## Task instructions
Your job is to transcribe all the records that follow, excluding any pictures.

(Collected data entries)
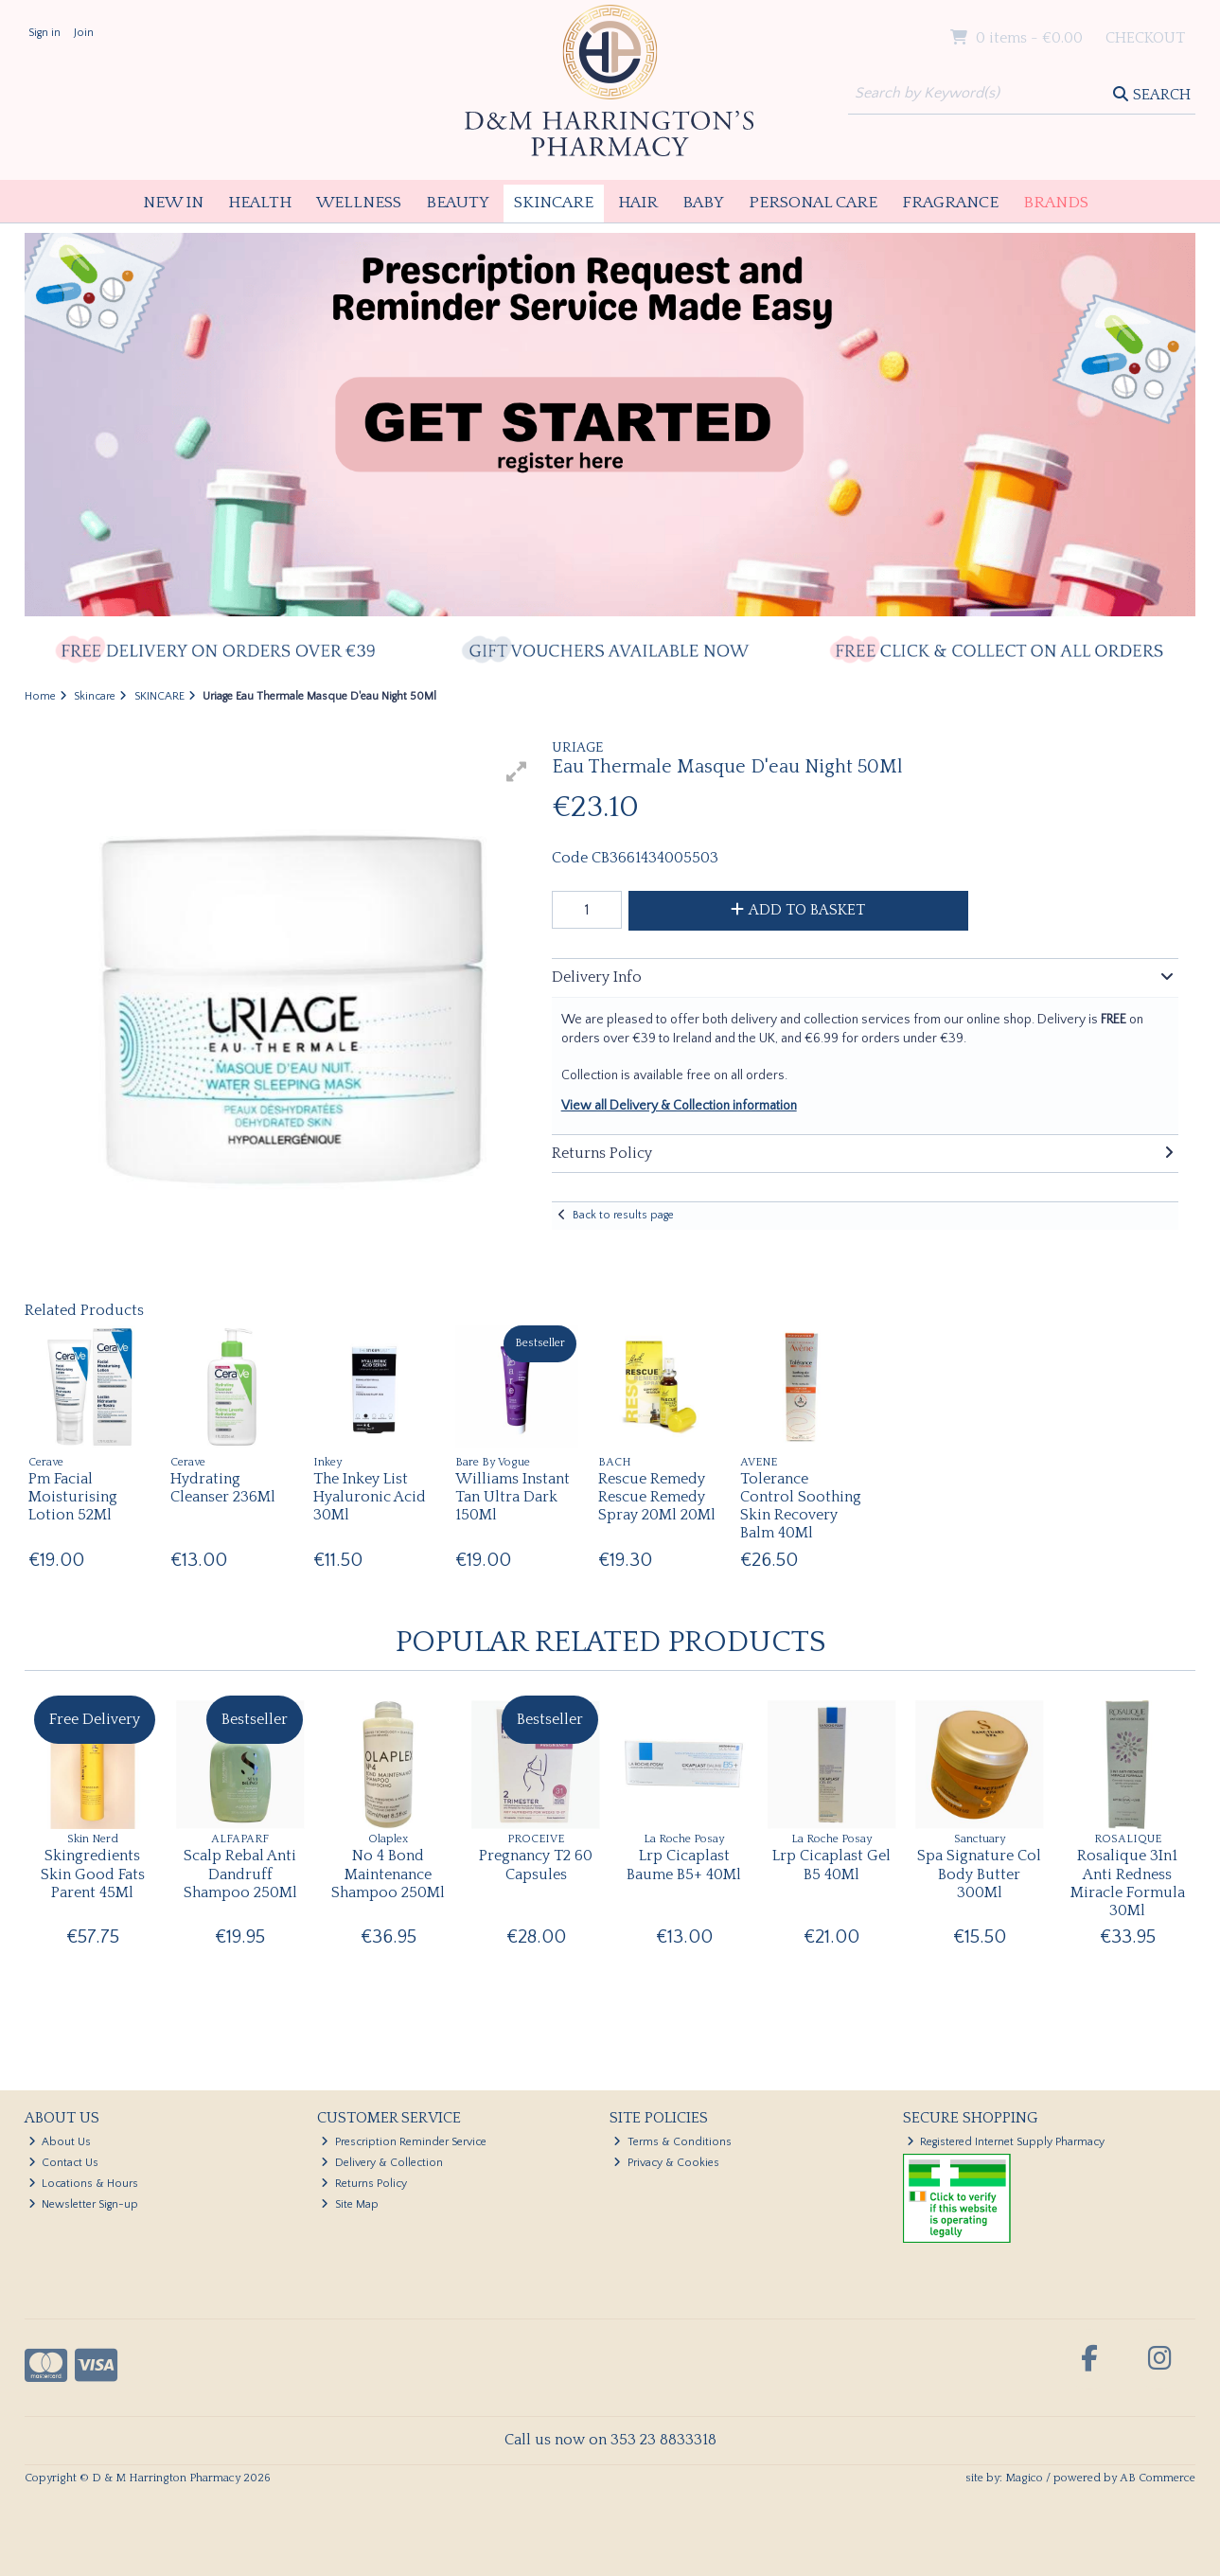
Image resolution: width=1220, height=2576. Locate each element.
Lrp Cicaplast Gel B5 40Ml (831, 1864)
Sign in (44, 33)
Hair (638, 202)
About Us (60, 2142)
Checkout (1145, 37)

## Answer to this problem
Image resolution: width=1220, height=2576. Locate each element.
Lrp Cicaplast Gel B5 40Ml (831, 1864)
Sign in (44, 33)
Hair (638, 202)
About Us (60, 2142)
Checkout (1145, 37)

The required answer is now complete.